Wednesday, January 4, 2017

CPMH's Opinion on the 21st Century Cures Act

A Message on the 21st Century Cures Act from James A. Smith, III, MD,
Medical Director of Carolina Partners in Mental HealthCare, PLLC
The 21st Century Cures Act was recently signed by President Obama, to both praise and scrutiny. Most think this act is related to cancer and Alzheimer’s disease, but deep into the 1000-page bill Congress went after the dilapidated state of our mental health system, allowing for many benefits to improve the current state of mental health treatment and research.
The first big change is that Congress accepted the fact that SAMHSA (Substance Abuse and Mental Health Services Administration) has failed individuals with serious mental health illnesses; wherefore, the bill establishes an assistant secretary for Mental Health and Substance Abuse to oversee SAMHSA. Many, including the National Alliance on Mental Illness, view this as a step in the right direction.

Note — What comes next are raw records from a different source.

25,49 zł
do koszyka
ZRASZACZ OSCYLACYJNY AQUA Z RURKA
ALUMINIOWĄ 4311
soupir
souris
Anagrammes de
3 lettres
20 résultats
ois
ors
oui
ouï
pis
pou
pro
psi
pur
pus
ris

The act designates a new Interdepartmental Serious Mental Illness Coordinating Committee, which will be charged with summarizing advances in diagnosing and treating serious mental illness, and reporting to Congress; this group will also evaluate the impact of federal programs on public and private mental health services. The act specifically allows grants to local governments, which will provide funding to improve crisis intervention services and to build a registry of available inpatient psychiatric beds. The act increases training programs to foster “integrated care” as the most efficient model of health care — embedding mental health providers into the broader landscape of primary care. The act also includes funding for a nationwide hotline and an online tool for accessing mental health providers with greater ease. Crucially, the act will offer grants to address mental health accessibility for the homeless and those trapped in the criminal justice system, who have both been egregiously overlooked by the mental health system at large.

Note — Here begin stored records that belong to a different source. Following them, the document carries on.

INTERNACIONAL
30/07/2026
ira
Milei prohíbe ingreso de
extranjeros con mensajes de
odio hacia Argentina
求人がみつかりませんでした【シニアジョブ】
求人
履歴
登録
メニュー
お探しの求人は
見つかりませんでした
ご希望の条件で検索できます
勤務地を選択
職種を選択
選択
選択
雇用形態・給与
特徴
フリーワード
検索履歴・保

An inmate in the La Crosse County men's jail has little to do but rest in his cell in a jail-issued uniform. PETER THOMSON photo
An inmate in the La Crosse County men's jail has little to do but rest in his cell in a jail-issued uniform. PETER THOMSON photo
This act does not amend HIPAA, but it does improve a clinician’s ability to share information with a patient’s family. It also promises to go after insurers who skirt around the Mental Health Parity Act to avoid covering mental health care services. The act also will improve and enforce information interoperability within electronic health systems, improving patient care nationwide.
Carolina Partners stands ready to move forward as one of the few private practices that accept insurance, assisting thousands of patients each year who would otherwise have very limited access to quality mental health services. While the 21st Century Cures Act contains no magic within its pages, it is an important step in reforming a broken system that has excluded so many with a serious mental illness — shunting people out onto the streets and into our prison system — while closing hospitals and withholding much needed funding from our communities. We stand in full support of this act — let’s give it a year!